Data items:
==========
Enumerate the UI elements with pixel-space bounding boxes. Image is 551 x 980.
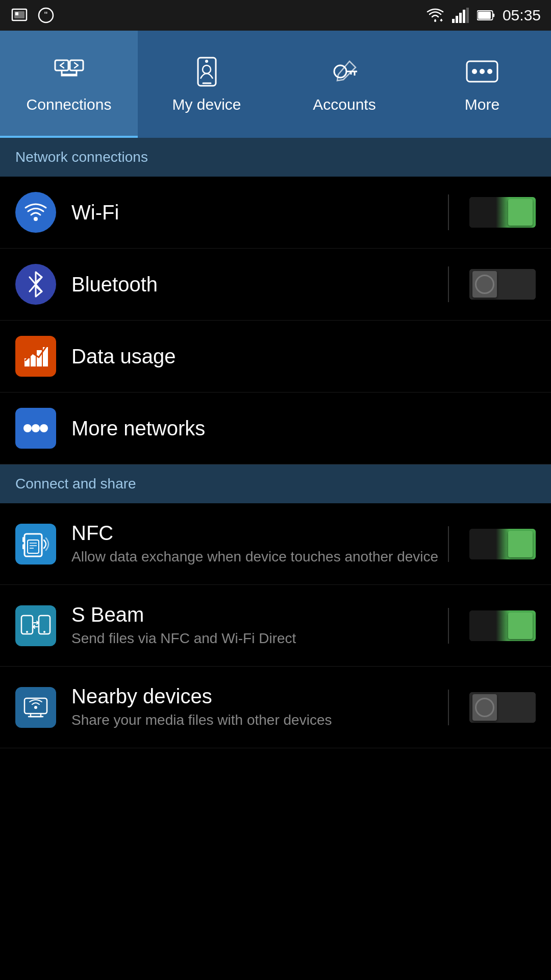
- svg-point-29: [34, 217, 38, 221]
- svg-point-50: [34, 706, 37, 709]
- svg-point-34: [23, 424, 32, 432]
- bluetooth-toggle[interactable]: [469, 269, 536, 300]
- svg-point-36: [40, 424, 48, 432]
- bluetooth-toggle-thumb: [472, 271, 497, 298]
- nearby-devices-item-title: Nearby devices: [71, 685, 448, 708]
- bluetooth-item-text: Bluetooth: [71, 273, 448, 296]
- nfc-item-title: NFC: [71, 522, 448, 545]
- sbeam-toggle-area: [448, 608, 536, 644]
- nfc-item-text: NFC Allow data exchange when device touc…: [71, 522, 448, 566]
- quote-icon: ": [37, 6, 55, 24]
- battery-icon: [477, 6, 495, 24]
- svg-rect-8: [459, 13, 462, 23]
- connect-share-header: Connect and share: [0, 464, 551, 503]
- more-networks-item-text: More networks: [71, 417, 536, 440]
- sbeam-toggle[interactable]: [469, 610, 536, 641]
- accounts-tab-label: Accounts: [313, 96, 375, 113]
- bluetooth-toggle-track: [469, 269, 536, 300]
- status-time: 05:35: [503, 7, 541, 24]
- nfc-toggle-thumb: [508, 531, 533, 557]
- status-bar: ": [0, 0, 551, 31]
- more-networks-item-icon: [15, 408, 56, 449]
- svg-rect-32: [37, 350, 42, 366]
- status-left-icons: ": [10, 6, 55, 24]
- svg-rect-13: [478, 12, 491, 19]
- svg-rect-7: [456, 16, 458, 23]
- bluetooth-toggle-circle: [475, 275, 494, 294]
- tab-more[interactable]: More: [413, 31, 551, 138]
- network-connections-header: Network connections: [0, 138, 551, 177]
- more-networks-item-title: More networks: [71, 417, 536, 440]
- nearby-devices-item-text: Nearby devices Share your media files wi…: [71, 685, 448, 729]
- sbeam-item-title: S Beam: [71, 603, 448, 626]
- connections-tab-label: Connections: [27, 96, 112, 113]
- bluetooth-divider: [448, 266, 449, 302]
- nearby-devices-item-subtitle: Share your media files with other device…: [71, 711, 448, 729]
- data-usage-item-title: Data usage: [71, 345, 536, 368]
- svg-point-46: [26, 631, 28, 633]
- more-tab-icon: [464, 53, 500, 90]
- nfc-item-subtitle: Allow data exchange when device touches …: [71, 548, 448, 566]
- my-device-tab-label: My device: [172, 96, 241, 113]
- nfc-item-icon: [15, 524, 56, 565]
- svg-rect-40: [28, 540, 39, 553]
- nfc-divider: [448, 526, 449, 562]
- nearby-devices-toggle[interactable]: [469, 692, 536, 723]
- screenshot-icon: [10, 6, 29, 24]
- tab-accounts[interactable]: Accounts: [276, 31, 413, 138]
- nearby-devices-toggle-circle: [475, 698, 494, 717]
- svg-point-27: [480, 69, 485, 74]
- tab-connections[interactable]: Connections: [0, 31, 138, 138]
- svg-rect-10: [466, 8, 469, 23]
- sbeam-toggle-thumb: [508, 612, 533, 639]
- svg-rect-6: [452, 19, 455, 23]
- sbeam-item-text: S Beam Send files via NFC and Wi-Fi Dire…: [71, 603, 448, 648]
- sbeam-divider: [448, 608, 449, 644]
- accounts-tab-icon: [326, 53, 363, 90]
- status-right-icons: 05:35: [426, 6, 541, 24]
- bluetooth-item[interactable]: Bluetooth: [0, 249, 551, 321]
- sbeam-toggle-track: [469, 610, 536, 641]
- tab-my-device[interactable]: My device: [138, 31, 276, 138]
- wifi-item-text: Wi-Fi: [71, 201, 448, 224]
- nearby-devices-toggle-area: [448, 690, 536, 725]
- svg-point-28: [487, 69, 492, 74]
- nearby-devices-item-icon: [15, 687, 56, 728]
- wifi-toggle-area: [448, 194, 536, 230]
- wifi-status-icon: [426, 6, 444, 24]
- svg-rect-14: [55, 60, 68, 70]
- nfc-toggle[interactable]: [469, 529, 536, 559]
- nfc-item[interactable]: NFC Allow data exchange when device touc…: [0, 503, 551, 585]
- connections-tab-icon: [51, 53, 87, 90]
- nearby-devices-toggle-track: [469, 692, 536, 723]
- svg-point-20: [203, 65, 211, 74]
- nfc-toggle-track: [469, 529, 536, 559]
- sbeam-item-icon: [15, 605, 56, 646]
- wifi-item[interactable]: Wi-Fi: [0, 177, 551, 249]
- svg-rect-12: [493, 13, 495, 17]
- signal-icon: [452, 6, 470, 24]
- wifi-item-icon: [15, 192, 56, 233]
- wifi-item-title: Wi-Fi: [71, 201, 448, 224]
- svg-rect-15: [70, 60, 83, 70]
- data-usage-item[interactable]: Data usage: [0, 321, 551, 393]
- nearby-devices-divider: [448, 690, 449, 725]
- svg-rect-31: [31, 354, 36, 366]
- tab-bar: Connections My device: [0, 31, 551, 138]
- more-networks-item[interactable]: More networks: [0, 393, 551, 464]
- svg-point-35: [32, 424, 40, 432]
- sbeam-item[interactable]: S Beam Send files via NFC and Wi-Fi Dire…: [0, 585, 551, 667]
- nearby-devices-toggle-thumb: [472, 694, 497, 721]
- wifi-toggle-thumb: [508, 199, 533, 226]
- bluetooth-item-icon: [15, 264, 56, 305]
- wifi-divider: [448, 194, 449, 230]
- data-usage-item-icon: [15, 336, 56, 377]
- wifi-toggle-track: [469, 197, 536, 228]
- svg-rect-39: [22, 544, 24, 549]
- svg-point-26: [472, 69, 477, 74]
- nearby-devices-item[interactable]: Nearby devices Share your media files wi…: [0, 667, 551, 748]
- my-device-tab-icon: [188, 53, 225, 90]
- svg-rect-9: [463, 10, 465, 23]
- wifi-toggle[interactable]: [469, 197, 536, 228]
- svg-point-47: [43, 631, 45, 633]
==========
Apart from the pictures, every record must be set down exactly.

Enumerate the UI elements with pixel-space bounding boxes. Image is 551 x 980.
- svg-point-29: [34, 217, 38, 221]
- svg-point-50: [34, 706, 37, 709]
- svg-point-34: [23, 424, 32, 432]
- bluetooth-toggle[interactable]: [469, 269, 536, 300]
- svg-point-36: [40, 424, 48, 432]
- bluetooth-toggle-thumb: [472, 271, 497, 298]
- nearby-devices-item-title: Nearby devices: [71, 685, 448, 708]
- bluetooth-item-text: Bluetooth: [71, 273, 448, 296]
- nfc-item-title: NFC: [71, 522, 448, 545]
- sbeam-toggle-area: [448, 608, 536, 644]
- nfc-item-text: NFC Allow data exchange when device touc…: [71, 522, 448, 566]
- quote-icon: ": [37, 6, 55, 24]
- battery-icon: [477, 6, 495, 24]
- svg-rect-8: [459, 13, 462, 23]
- connect-share-header: Connect and share: [0, 464, 551, 503]
- more-networks-item-text: More networks: [71, 417, 536, 440]
- sbeam-toggle[interactable]: [469, 610, 536, 641]
- accounts-tab-label: Accounts: [313, 96, 375, 113]
- bluetooth-toggle-track: [469, 269, 536, 300]
- status-time: 05:35: [503, 7, 541, 24]
- nfc-toggle-thumb: [508, 531, 533, 557]
- status-bar: ": [0, 0, 551, 31]
- more-networks-item-icon: [15, 408, 56, 449]
- svg-rect-32: [37, 350, 42, 366]
- status-left-icons: ": [10, 6, 55, 24]
- svg-rect-13: [478, 12, 491, 19]
- svg-rect-7: [456, 16, 458, 23]
- bluetooth-toggle-circle: [475, 275, 494, 294]
- tab-more[interactable]: More: [413, 31, 551, 138]
- network-connections-header: Network connections: [0, 138, 551, 177]
- more-networks-item-title: More networks: [71, 417, 536, 440]
- nearby-devices-item-text: Nearby devices Share your media files wi…: [71, 685, 448, 729]
- sbeam-item-title: S Beam: [71, 603, 448, 626]
- connections-tab-label: Connections: [27, 96, 112, 113]
- bluetooth-divider: [448, 266, 449, 302]
- nearby-devices-item-subtitle: Share your media files with other device…: [71, 711, 448, 729]
- data-usage-item-title: Data usage: [71, 345, 536, 368]
- svg-point-46: [26, 631, 28, 633]
- more-tab-icon: [464, 53, 500, 90]
- nfc-item-subtitle: Allow data exchange when device touches …: [71, 548, 448, 566]
- my-device-tab-label: My device: [172, 96, 241, 113]
- nfc-item-icon: [15, 524, 56, 565]
- svg-rect-40: [28, 540, 39, 553]
- nfc-divider: [448, 526, 449, 562]
- nearby-devices-toggle[interactable]: [469, 692, 536, 723]
- screenshot-icon: [10, 6, 29, 24]
- tab-accounts[interactable]: Accounts: [276, 31, 413, 138]
- nearby-devices-toggle-circle: [475, 698, 494, 717]
- svg-point-27: [480, 69, 485, 74]
- tab-connections[interactable]: Connections: [0, 31, 138, 138]
- svg-rect-10: [466, 8, 469, 23]
- sbeam-toggle-thumb: [508, 612, 533, 639]
- svg-rect-6: [452, 19, 455, 23]
- sbeam-item-text: S Beam Send files via NFC and Wi-Fi Dire…: [71, 603, 448, 648]
- sbeam-divider: [448, 608, 449, 644]
- accounts-tab-icon: [326, 53, 363, 90]
- status-right-icons: 05:35: [426, 6, 541, 24]
- bluetooth-item[interactable]: Bluetooth: [0, 249, 551, 321]
- sbeam-toggle-track: [469, 610, 536, 641]
- tab-my-device[interactable]: My device: [138, 31, 276, 138]
- wifi-item-text: Wi-Fi: [71, 201, 448, 224]
- nearby-devices-toggle-area: [448, 690, 536, 725]
- svg-point-28: [487, 69, 492, 74]
- nearby-devices-item-icon: [15, 687, 56, 728]
- wifi-toggle-area: [448, 194, 536, 230]
- wifi-status-icon: [426, 6, 444, 24]
- svg-rect-14: [55, 60, 68, 70]
- nfc-toggle[interactable]: [469, 529, 536, 559]
- nfc-item[interactable]: NFC Allow data exchange when device touc…: [0, 503, 551, 585]
- connections-tab-icon: [51, 53, 87, 90]
- nearby-devices-toggle-track: [469, 692, 536, 723]
- svg-point-20: [203, 65, 211, 74]
- nfc-toggle-track: [469, 529, 536, 559]
- sbeam-item-icon: [15, 605, 56, 646]
- wifi-item[interactable]: Wi-Fi: [0, 177, 551, 249]
- svg-rect-12: [493, 13, 495, 17]
- signal-icon: [452, 6, 470, 24]
- wifi-item-icon: [15, 192, 56, 233]
- wifi-item-title: Wi-Fi: [71, 201, 448, 224]
- svg-rect-15: [70, 60, 83, 70]
- data-usage-item[interactable]: Data usage: [0, 321, 551, 393]
- nearby-devices-divider: [448, 690, 449, 725]
- svg-rect-31: [31, 354, 36, 366]
- tab-bar: Connections My device: [0, 31, 551, 138]
- more-networks-item[interactable]: More networks: [0, 393, 551, 464]
- svg-point-35: [32, 424, 40, 432]
- sbeam-item[interactable]: S Beam Send files via NFC and Wi-Fi Dire…: [0, 585, 551, 667]
- nearby-devices-toggle-thumb: [472, 694, 497, 721]
- wifi-toggle-thumb: [508, 199, 533, 226]
- bluetooth-item-icon: [15, 264, 56, 305]
- wifi-divider: [448, 194, 449, 230]
- data-usage-item-icon: [15, 336, 56, 377]
- wifi-toggle-track: [469, 197, 536, 228]
- svg-rect-39: [22, 544, 24, 549]
- svg-point-26: [472, 69, 477, 74]
- nearby-devices-item[interactable]: Nearby devices Share your media files wi…: [0, 667, 551, 748]
- my-device-tab-icon: [188, 53, 225, 90]
- svg-rect-9: [463, 10, 465, 23]
- wifi-toggle[interactable]: [469, 197, 536, 228]
- svg-point-47: [43, 631, 45, 633]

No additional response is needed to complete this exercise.